Sex related problems like unwanted pregnancies, sexually transmitted 
diseases as well as HIV/AIDS and hepatitis C are very prevalent within the 
drug abusers community. Drug-related crime and violence is another rapidly 
increasing problem.

Zorro joined the center's drugs recovery program a few months ago. He has 
never had sex in his life and is HIV positive. Benjie, 24, started having 
sex at the age of 14 with his girlfriend, who was 15 years old at the time. 
He strongly suspects that he got hepatitis C, a disease that leads to 
cancer of the liver, because he did not use clean needles when injecting 
drugs. Once he spent Rp 4 million in a month on drugs and alcohol. When he 
ran short of money he sold his television set, CD player and anything else 
of value he could find in the house.

The number of drug abusers and addicts in Indonesia is estimated to be 1.5 
million and continues to increase every day, especially among young people. 
Statistics also show 10 percent of all intravenous drug users are HIV 
positive, while 70 percent are inflicted with the hepatitis C virus.

To get a glimpse into the world of junkies, a study of 57 drug addicts was 
completed last December by residents at Wisma Arjuna. Each addict was asked 
to think about their personal experience of living within the drug community.

The introduction to the study summed up the addicts feelings: "Yes, we live 
in worlds you do not see. We hide from you, lie to you, we cheat and steal 
from you, threaten you, we manipulate you to get what we want and we often 
tell you only what you want to hear. And whenever we attempt to tell you 
the truth you do not listen ..."

The most useful purpose the study served was to make participants realize, 
perhaps for the first time in their lives, that they were not society's 
scum, and that their experience and opinions matter and could help save a 
generation of young people from damage. It is with the same idea -- trying 
to prevent others from making the mistakes -- that more and more people are 
shedding their shame and going public with their personal experiences.

Zorro says that he is not afraid of death anymore. He is prepared to let 
his body perish when ever the time comes. In the meantime, he is working as 
a peer counselor where he gives as much information to as many people as 
possible about the dangers of drug abuse.

Wisnu, 34, is a marketing executive and gay. In 1994 he was told that he 
was HIV positive. Today, he feels happy and healthy and spends his day 
doing what has to be done, one moment at a time. However, initially he 
lacked the confidence to look life in the eye. When he realized he was HIV 
positive he felt it to be the end of the world.

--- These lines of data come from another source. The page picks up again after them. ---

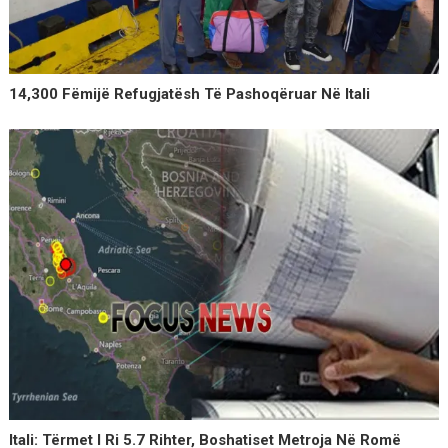
14,300 Fëmijë Refugjatësh Të Pashoqëruar Në Itali
Itali: Tërmet I Ri 5.7 Rihter, Boshatiset Metroja Në Romë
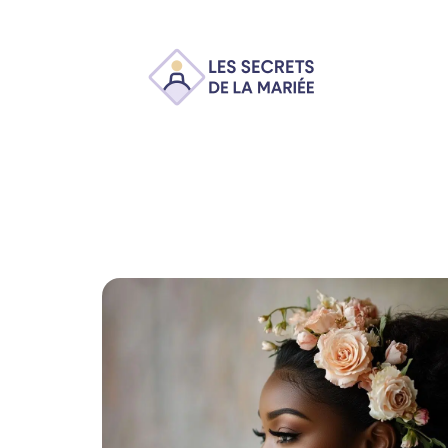
Ambiance
Animation
Conseils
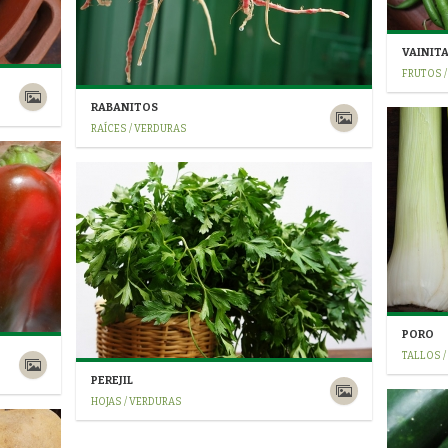
VAINIT
FRUTOS 
RABANITOS
RAÍCES / VERDURAS
PORO
TALLOS 
PEREJIL
HOJAS / VERDURAS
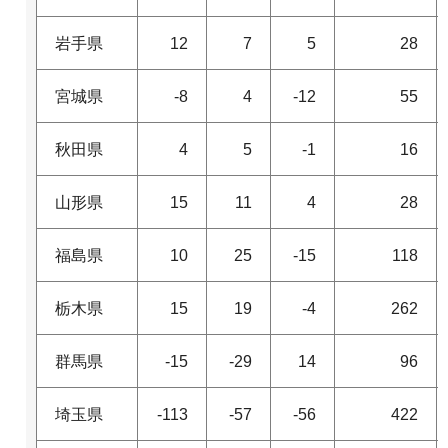
岩手県
12
7
5
28
宮城県
-8
4
-12
55
秋田県
4
5
-1
16
山形県
15
11
4
28
福島県
10
25
-15
118
栃木県
15
19
-4
262
群馬県
-15
-29
14
96
埼玉県
-113
-57
-56
422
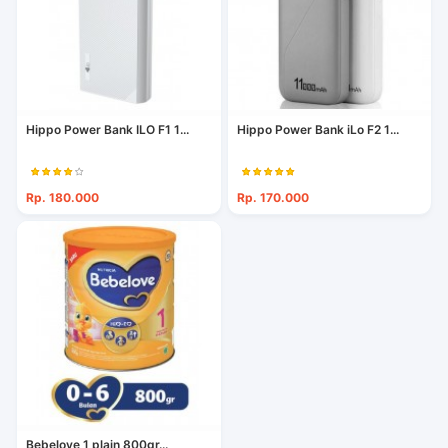
Hippo Power Bank ILO F1 1...
Hippo Power Bank iLo F2 1...
Rp. 180.000
Rp. 170.000
Bebelove 1 plain 800gr...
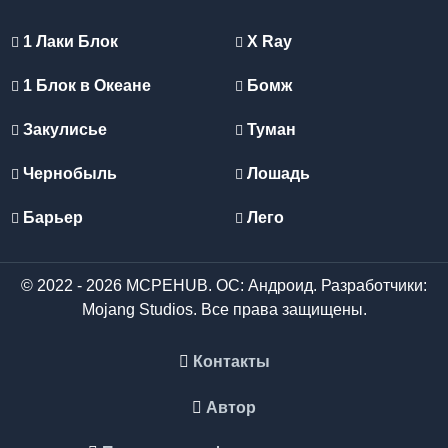
1 Лаки Блок
X Ray
1 Блок в Океане
Бомж
Закулисье
Туман
Чернобыль
Лошадь
Барьер
Лего
© 2022 - 2026 MCPEHUB. ОС: Андроид. Разработчики:
Mojang Studios. Все права защищены.
Контакты
Автор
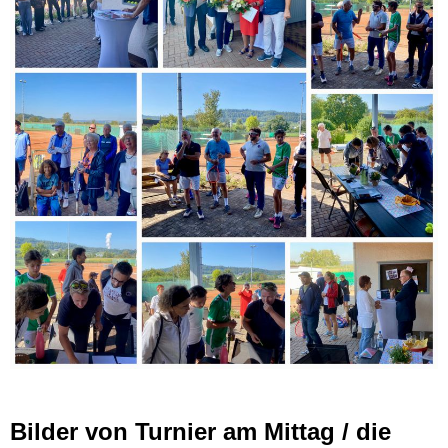
Bilder von Turnier am Mittag / die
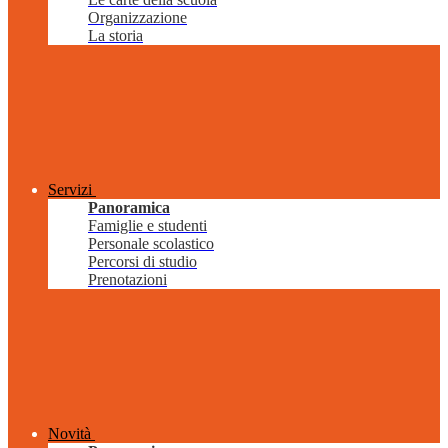
Organizzazione
La storia
Servizi
Panoramica
Famiglie e studenti
Personale scolastico
Percorsi di studio
Prenotazioni
Novità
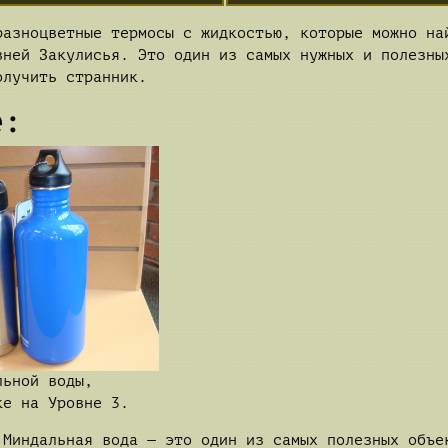
азноцветные термосы с жидкостью, которые можно на
вней Закулисья. Это один из самых нужных и полезны
олучить странник.
е:
льной воды,
ке на Уровне 3.
Миндальная вода — это один из самых полезных объе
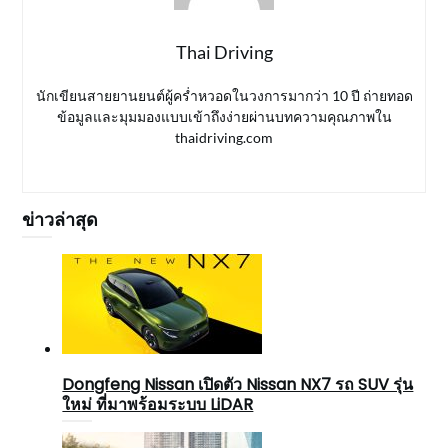
Thai Driving
นักเขียนสายยานยนต์ผู้คร่ำหวอดในวงการมากว่า 10 ปี ถ่ายทอด
ข้อมูลและมุมมองแบบเข้าถึงง่ายผ่านบทความคุณภาพใน
thaidriving.com
ข่าวล่าสุด
Dongfeng Nissan เปิดตัว Nissan NX7 รถ SUV รุ่น
ใหม่ ที่มาพร้อมระบบ LiDAR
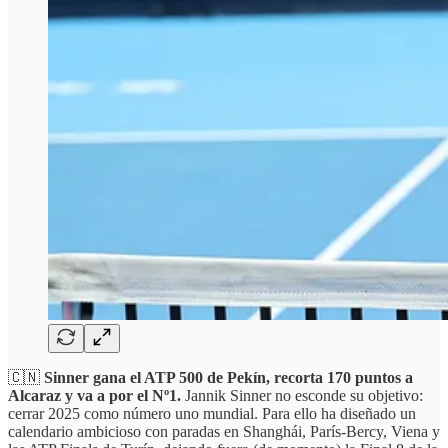
🇨🇳
Sinner gana el ATP 500 de Pekín, recorta 170 puntos a
Alcaraz y va a por el Nº1.
Jannik Sinner no esconde su objetivo:
cerrar 2025 como número uno mundial. Para ello ha diseñado un
calendario ambicioso con paradas en Shanghái, París-Bercy, Viena y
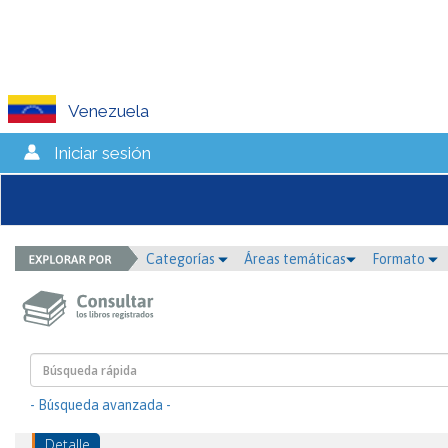
Venezuela
Iniciar sesión
Categorías
Áreas temáticas
Formato
- Búsqueda avanzada -
Detalle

"I went into self-denial. I was disappointed, sad and scared," Wisnu said. 
But after agonizing for a month he was sure that he was not being punished 
for being gay. He said he should have been more careful in the past when he 
was 'intimate' with people. He said that now that his body was ill had to 
treat it just like he would any other disease, he said.

Wisnu considers himself to be a good Muslim. He prays regularly and feels 
close to God. He does not feel that He is angry with him for being gay. 
Once he got his thoughts in order his attitude became positive and he 
stopped suffering. He traces the source of the strength he enjoys today 
back to his family. The third child of six, he realized he was different 
from his brothers and sisters very early in life. He feels that his 
parents, both of whom are dead, knew it too, but they never made him feel 
odd or unloved. This gave him strength to complete his schooling and to 
support himself through university.

"Once people are economically independent I realize that few in society 
dare to push them around," Wisnu said.

But, unlike Wisnu, many other gay and HIV positive people still feel 
reluctant to talk about their problems publicly, especially women, due to a 
host of reasons like guilt, hopelessness, suppressed anger and fear -- all 
of which are negative emotions that play havoc with an already fragile 
immune system.

Immune

HIV is said to be as old as mankind itself. The immune system, which is 
responsible for defending the health of the body, collapses when the blood 
cells protecting it from germs begin to gradually deteriorate. AIDS appears 
when the presence of HIV in the body weakens the body's ability to provide 
immunity against infections attacking it from the outside.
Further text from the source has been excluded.